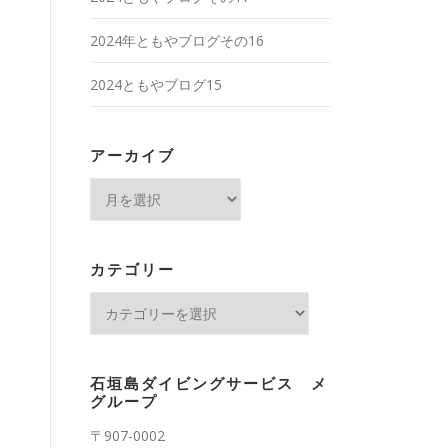
2024年ともやブログその16
2024ともやブログ15
アーカイブ
ア
ー
カ
イ
カテゴリー
ブ
カ
テ
ゴ
リ
石垣島ダイビングサービス メ
ー
グループ
〒907-0002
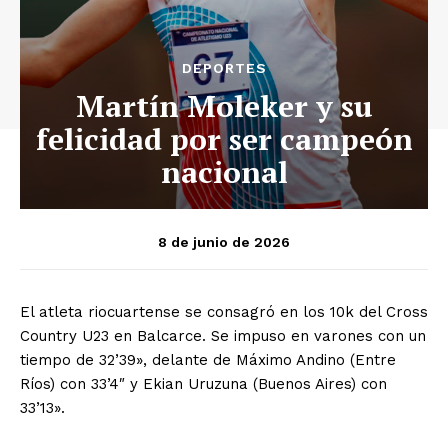
DEPORTES
Martín Moleker y su
felicidad por ser campeón
nacional
8 de junio de 2026
El atleta riocuartense se consagró en los 10k del Cross
Country U23 en Balcarce. Se impuso en varones con un
tiempo de 32’39», delante de Máximo Andino (Entre
Ríos) con 33’4″ y Ekian Uruzuna (Buenos Aires) con
33’13».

#####

## What is being asked
Apart from the images, retype the full material exactly as written.

## Answer for this exercise
2024年ともやブログその16
2024ともやブログ15
アーカイブ
ア
ー
カ
イ
カテゴリー
ブ
カ
テ
ゴ
リ
石垣島ダイビングサービス メ
ー
グループ
〒907-0002
DEPORTES
Martín Moleker y su
felicidad por ser campeón
nacional
8 de junio de 2026
El atleta riocuartense se consagró en los 10k del Cross
Country U23 en Balcarce. Se impuso en varones con un
tiempo de 32’39», delante de Máximo Andino (Entre
Ríos) con 33’4″ y Ekian Uruzuna (Buenos Aires) con
33’13».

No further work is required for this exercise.